The task
Narrow the data below down to the lines containing "other".

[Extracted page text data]
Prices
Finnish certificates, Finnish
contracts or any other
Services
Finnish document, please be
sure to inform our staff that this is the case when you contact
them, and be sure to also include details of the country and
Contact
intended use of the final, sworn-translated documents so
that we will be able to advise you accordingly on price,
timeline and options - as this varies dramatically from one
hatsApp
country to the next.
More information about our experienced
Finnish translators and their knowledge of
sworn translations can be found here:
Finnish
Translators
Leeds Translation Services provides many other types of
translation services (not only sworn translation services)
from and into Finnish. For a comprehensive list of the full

Exercise answer
contracts or any other
Leeds Translation Services provides many other types of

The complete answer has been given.